People who died while serving in the military were the first to be eligible for an honor guard detail at their services. Adams says the following now also qualify:

  • Veterans who served in the active military, naval, or air service, and were discharged or released with an “honorable” or “under honorable conditions” discharge.
  • Members or former members of the Selected Reserves who were discharged or released with an “honorable” or “under honorable conditions” discharge.
  • Members of the Commissioned Officers Corps of the Public Health Service and National Oceanic and Atmospheric Administration.
  • Certain civilian or contractual groups who have been given active-duty determinations, as they may have been named active-duty designees for the military, Navy, or the Department of the Air Force services.

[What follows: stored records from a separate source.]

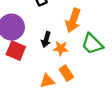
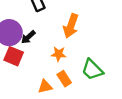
black arrow: (46, 39) -> (28, 37), moved, turned 32
green trapezoid: (92, 44) -> (92, 70), moved

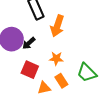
orange arrow: (71, 26) -> (57, 26), moved
red square: (14, 56) -> (30, 70), moved

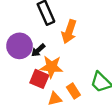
orange star: (56, 58) -> (51, 67), moved, size x1.5

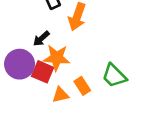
purple circle: (19, 46) -> (20, 64), moved

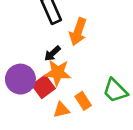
black arrow: (41, 39) -> (52, 53), moved
red square: (43, 72) -> (43, 87), turned 30

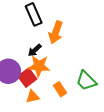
orange triangle: (61, 110) -> (33, 97), moved

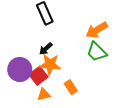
orange arrow: (56, 32) -> (97, 30), moved, turned 40
green trapezoid: (86, 81) -> (97, 52), moved

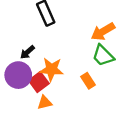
black arrow: (46, 49) -> (27, 52), moved
orange rectangle: (71, 87) -> (88, 81), moved

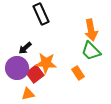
orange arrow: (103, 32) -> (91, 30), turned -70
orange triangle: (45, 103) -> (28, 94), moved

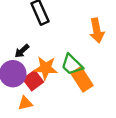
green trapezoid: (91, 51) -> (72, 65), moved
orange rectangle: (78, 73) -> (82, 79), size x1.5

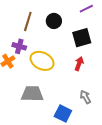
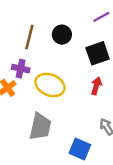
gray trapezoid: (32, 94) -> (40, 127), turned 105

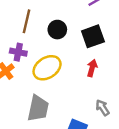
black circle: (62, 35) -> (57, 30), moved
yellow ellipse: (50, 85) -> (47, 68), turned -56

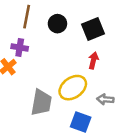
yellow ellipse: (47, 68) -> (73, 88), moved
gray arrow: (103, 108) -> (105, 99), turned -49

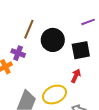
black circle: (57, 24) -> (53, 40), size x1.5

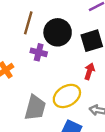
purple cross: (18, 53) -> (39, 52), moved

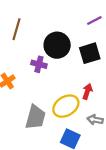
brown line: (28, 23) -> (17, 29), moved
red arrow: (89, 71) -> (87, 91), moved

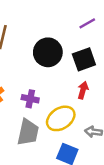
purple cross: (39, 64) -> (30, 99), moved
red arrow: (87, 91) -> (83, 90), moved

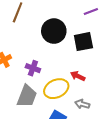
red arrow: (83, 90) -> (78, 76), moved, turned -88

How to arrange for an honor guard detail at a loved one’s funeral

Often, the funeral home providing services will make arrangements for families. However, Adams says family members of eligible deceased veterans may request military funeral honors by contacting the Casualty Assistance Center that services their state. You can also reach out to the appropriate military funeral honors coordinator listed in the Military Funeral Honors Directory. 

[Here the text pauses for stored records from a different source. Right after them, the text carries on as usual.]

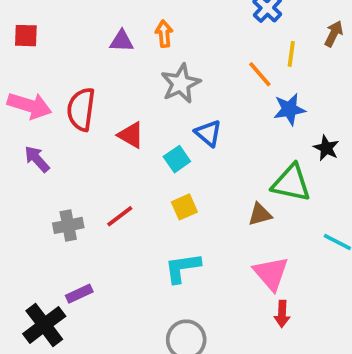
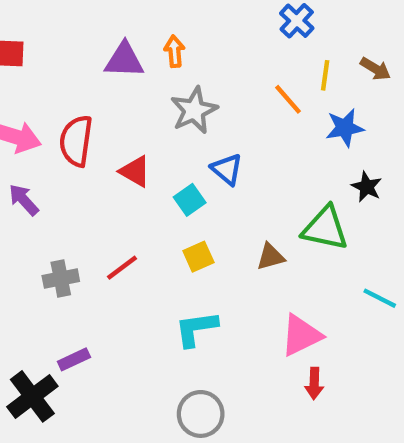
brown arrow: (334, 34) -> (375, 69), moved, turned 95
purple triangle: (122, 41) -> (124, 60), size x1.4
blue star: (289, 109) -> (345, 128), moved
brown triangle: (260, 214) -> (271, 257), moved
pink triangle: (271, 273) -> (301, 335), turned 45

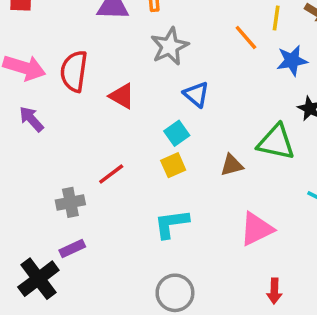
cyan square: (190, 200) -> (177, 133), moved
gray cross: (61, 278) -> (70, 202), moved
red arrow: (314, 383) -> (274, 291), moved

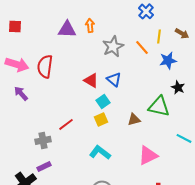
gray star: (170, 46) -> (113, 46), moved
red triangle: (122, 96) -> (91, 80), moved
cyan L-shape: (171, 224) -> (100, 152), turned 45

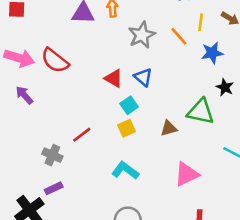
red semicircle: (45, 66) -> (55, 61), turned -60
gray cross: (43, 140) -> (52, 155), turned 35

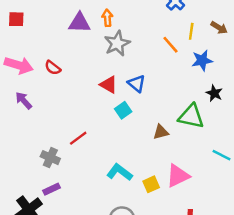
gray star: (142, 35) -> (117, 43), moved
red semicircle: (55, 61) -> (53, 68), size x0.6
yellow square: (126, 128) -> (151, 184), moved

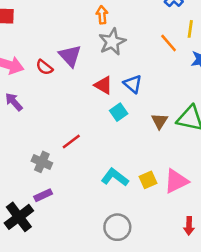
purple triangle: (79, 23) -> (70, 56), moved, turned 45
brown triangle: (161, 132) -> (160, 121), moved, turned -42
yellow square: (151, 184) -> (148, 180), moved

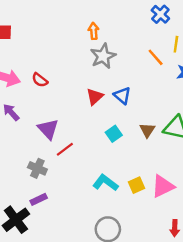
purple triangle: (70, 56) -> (48, 129), moved
red triangle: (103, 85) -> (95, 97), turned 48
cyan square: (119, 112) -> (114, 134), moved

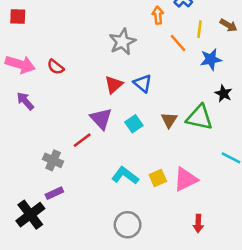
orange arrow: (94, 31) -> (158, 15), moved
purple triangle: (48, 129) -> (101, 119), moved

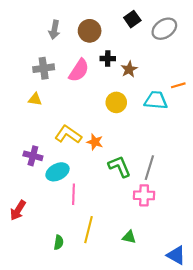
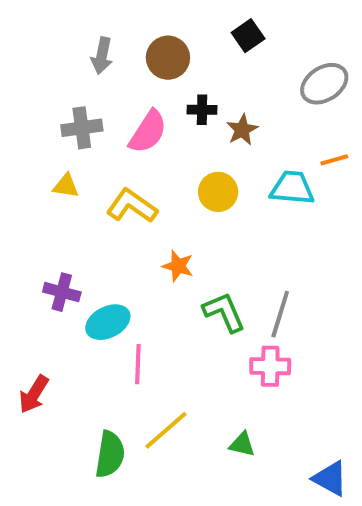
gray ellipse: (164, 29) -> (324, 84), moved
yellow L-shape: (68, 134) -> (132, 206), moved
yellow line: (88, 230) -> (166, 430), turned 35
green semicircle: (59, 242) -> (110, 454), size x1.6

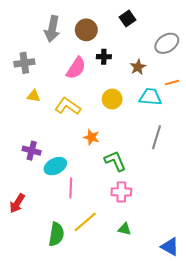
gray arrow: (102, 56) -> (52, 29), size x1.4
gray cross: (82, 128) -> (24, 63), moved
brown star: (242, 130) -> (138, 67), moved
gray line: (280, 314) -> (156, 137), moved
pink cross: (270, 366) -> (121, 192), moved

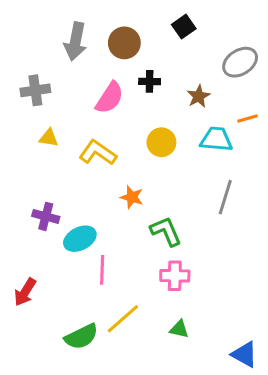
green semicircle: (56, 234) -> (81, 337), turned 55

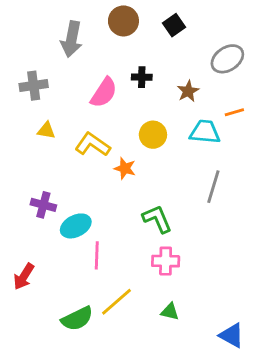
brown circle: (124, 43) -> (123, 21), moved
orange star: (132, 197) -> (125, 168), moved

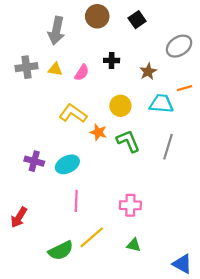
pink semicircle: (104, 93) -> (82, 73), size x0.7
yellow triangle: (46, 130) -> (55, 69), moved
green L-shape: (157, 219) -> (128, 141), moved
cyan ellipse: (76, 226) -> (67, 164), moved

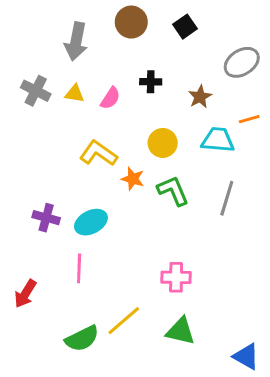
gray cross: (26, 67) -> (36, 91), turned 35
pink line: (76, 201) -> (79, 268), moved
green triangle: (134, 245) -> (181, 331), size x1.5

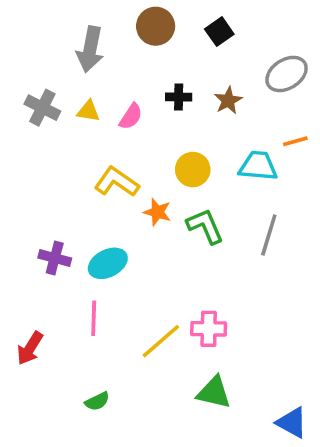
brown star: (200, 97) -> (228, 101), moved
yellow line: (124, 321) -> (161, 341), moved
green semicircle: (82, 339) -> (97, 401), size x0.6

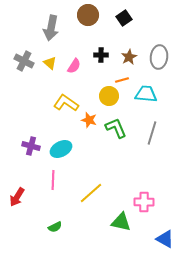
gray ellipse: (287, 74) -> (159, 57), moved, turned -50
yellow triangle: (88, 111) -> (50, 63), turned 32
orange line: (295, 141) -> (122, 80), moved
pink cross: (209, 329) -> (144, 202), moved

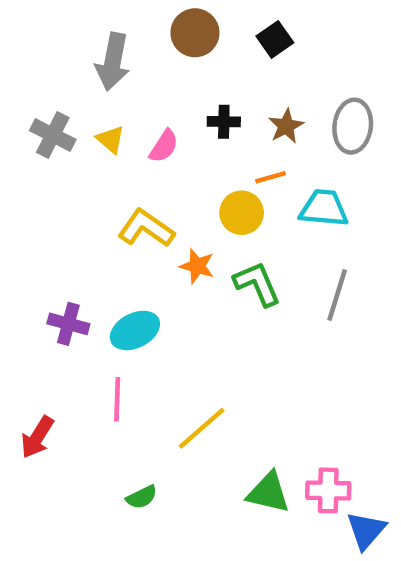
pink cross: (144, 202) -> (328, 490), moved
green semicircle: (55, 227) -> (142, 497), moved
blue triangle: (165, 239) -> (366, 530), turned 42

To show proof that a loved one is eligible to have an honor guard detail, you need to provide a DD Form 214, “Certificate of Release or Discharge from Active Duty” or a discharge document showing honorable service. Obtain the DD Form 214 online at: You may also complete a Standard Form 180 at:

If you can’t find proof of service, fill out the Military Records for Veterans Burial/Funeral Benefits Form to make an emergency request for expedited military records from the National Archives and Records Administration.

Police and fire honor guards

To honor their deceased members in a similar way to military, many police and fire departments also have honor guards. Like military honor guards, volunteers undergo training on the etiquette of marching steps, holding rifles, folding flags, and more. 

They attend services for those lost in the line of duty, while working with the department, or in retirement. In rare cases, family members of police officers and firefighters may be honored.

Sean Curran, sergeant of the detective unit for the Highland Park Police Department, took over his department’s honor guard program in 2020. 

“There wasn’t an official team in place at the time. We often would train on the fly. That’s what made me want to create an official team,” Curran says.

He established policies, recruited members, and arranged for them to receive training and specially designed uniforms.

“Sometimes a family member calls and asks if our department has honor guards for retired officers, and I make arrangements with them,” Curran says. “It’s important for us to provide this for families of fellow officers.”

Mark Bechtold: Officer and honor guard with the Mount Prospect Police Department

For 15 of the 25 years that Mark Bechtold has been a police officer, he has volunteered as an honor guard.

After completing 40 hours of training, he embraced the role, attending many ceremonies, wakes, and funerals. Over the years, being an honor guard evolved into his favorite duty, in addition to training new officers.

“As a training officer, you’re helping to shape the next generation of officers, and as an honor guard, a lot of times you are helping to honor past officers,” Bechtold says.

At ceremonial events such as parades, he often carries the American flag.

“It’s a privilege to be able to honor the United States when I get to carry the United States flag. There’s a little more strictness with that versus the state of Illinois flag or even the rifles the officers carry,” he says.

However, the most meaningful moments for Bechtold as an honor guard are when he attends a wake or funeral for a retired officer.

“You’re there for the family, and they appreciate it so much because they want to know that their loved one isn’t forgotten,” he says. “Being there also shows the next generation what their loved one dedicated their life to and what they were part of.”